A Venezuela ainda engatinhava no futebol profissional e foi presa fácil para brasileiros e chilenos nos jogos de ida e volta. Assim, disputa pela classificação se resumia a Brasil e Chile. O problema é que os rivais haviam eliminado os brasileiros da Copa América de 1987 e tinham um time experiente e duro de vencer. O primeiro duelo aconteceu em Santiago, em 13 de agosto, e acabou em 1 a 1.

A vaga, então, seria decidida na rodada final, 21 dias depois, no Maracanã. Um empate servia para o Brasil. Já os chilenos teriam de vencer.

Peter Robinson/Getty Images Peter Robinson/Getty Images

A farsa de Rojas

A seleção do Chile começava com um grande goleiro. Aos 32 anos, Rojas era líder de sua equipe, já tinha uma carreira consolidada e era figura conhecida no futebol brasileiro — no final da década de 80, era jogador do São Paulo. Em 1987, havia brilhado na Libertadores com a camisa do Colo-Colo contra o clube paulista, que decidiu contratá-lo após a campanha chilena na Copa América.

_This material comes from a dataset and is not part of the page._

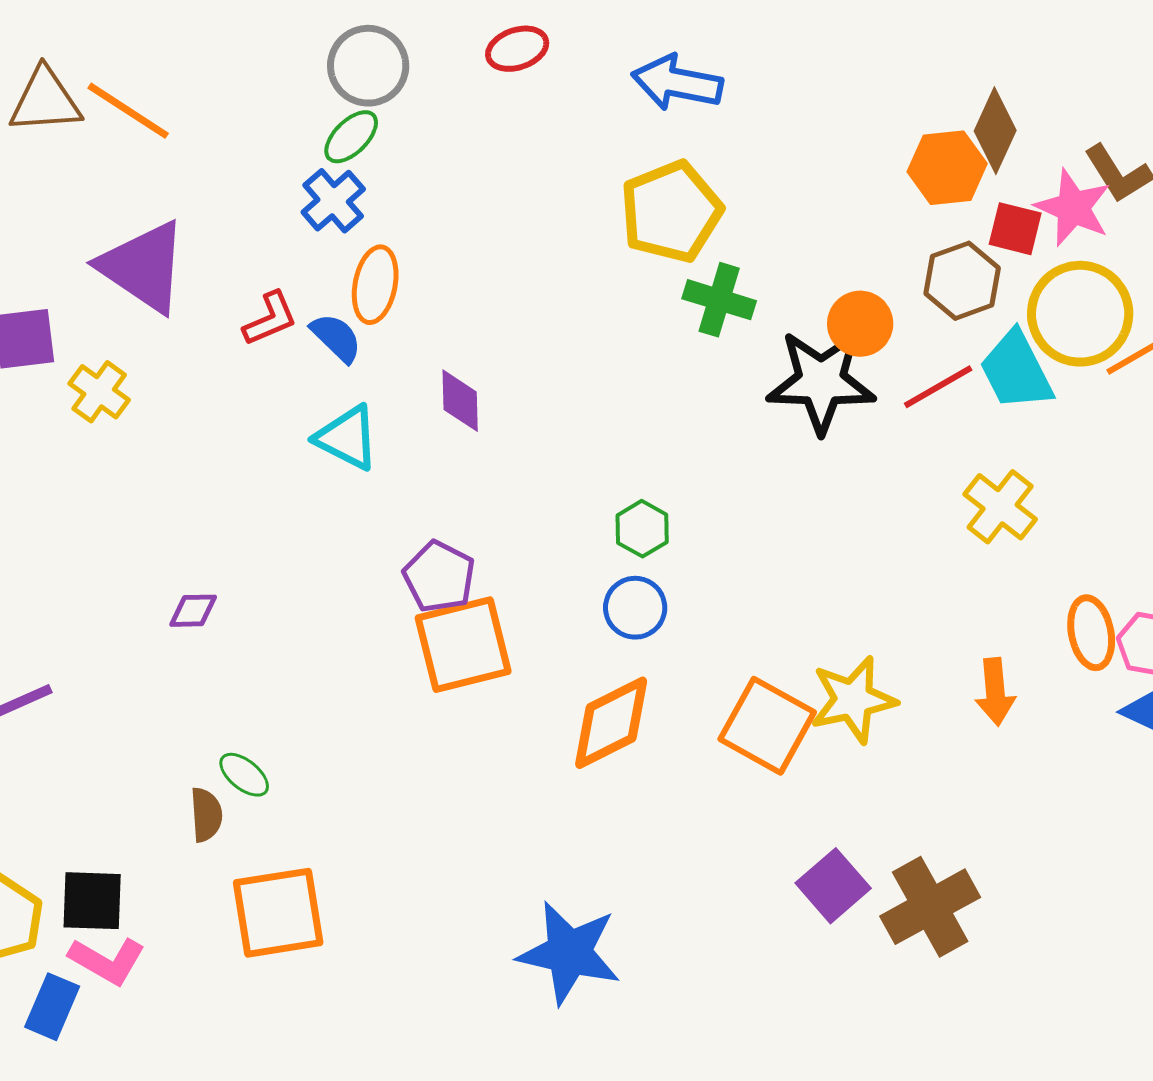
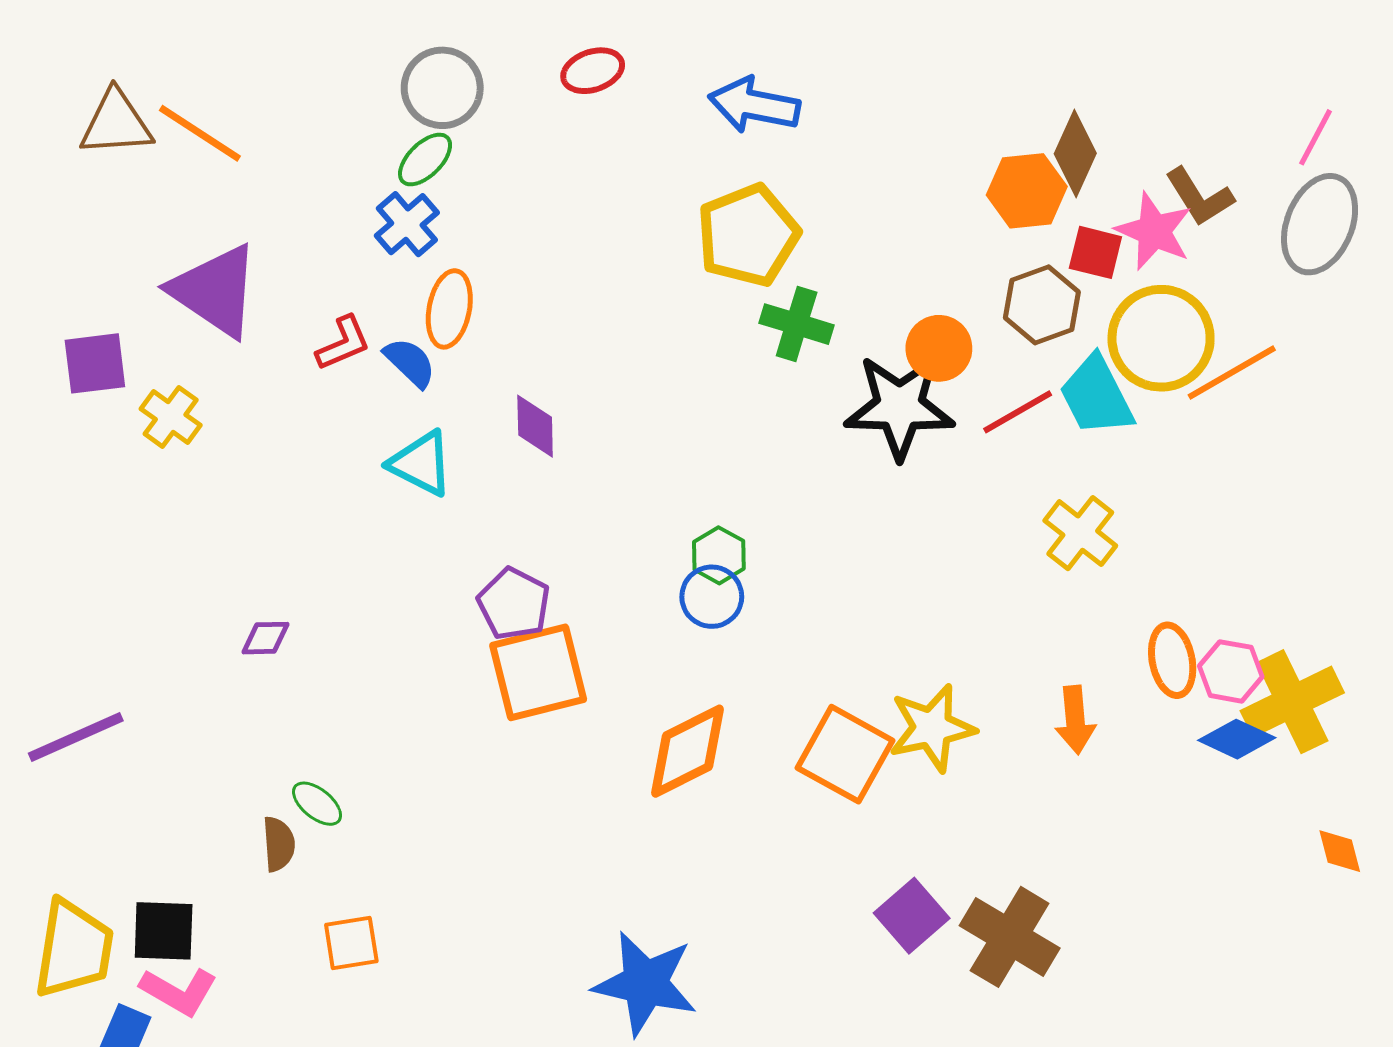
blue circle: (635, 608) -> (712, 597), moved
brown cross: (930, 907) -> (1010, 937), turned -30
orange square: (278, 913) -> (351, 943), size x0.6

Naquele setembro de 1989, Rojas teve uma ideia dois dias antes da viagem ao Rio de Janeiro: guardar uma lâmina de bisturi no velcro da luva para forjar uma agressão em campo. A intenção era que o estádio do Maracanã fosse declarado inseguro e a partida fosse adiada e disputada em campo neutro dias depois. Na avaliação de Rojas, assim, o Chile teria mais chances de vencer o Brasil e voltar à Copa.

Por coincidência, passados pouco mais dos 20 minutos do segundo tempo, uma torcedora atirou um sinalizador em direção ao gramado, que acabou caindo perto do goleiro. Foi a senha para o início da encenação. Àquela altura, o Brasil já vencia por 1 a 0, gol de Careca, aos três minutos do primeiro tempo. Em circunstâncias normais, a classificação brasileira ao Mundial da Itália era apenas uma questão de tempo em um Maracanã tomado por 140 mil pessoas.

Flávio Canalonga/Estadão Conteúdo/AE Flávio Canalonga/Estadão Conteúdo/AE

Sangue no gramado, abandono de jogo e farsa descoberta

Caído no gramado e coberto pela fumaça produzida pelo sinalizador, Rojas tirou o bisturi da luva e cortou o próprio supercílio esquerdo. "Mantive um bisturi na luva durante o jogo. Quando vi aquela fumaça perto de mim, me cortei. Saiu muito sangue", disse Rojas em uma entrevista concedida em maio do ano seguinte. Ensanguentado, Rojas recebeu apoio dos companheiros e de integrantes da comissão técnica. Sete minutos depois, o Chile decidiu abandonar o gramado alegando falta de segurança, e o goleiro saiu carregado.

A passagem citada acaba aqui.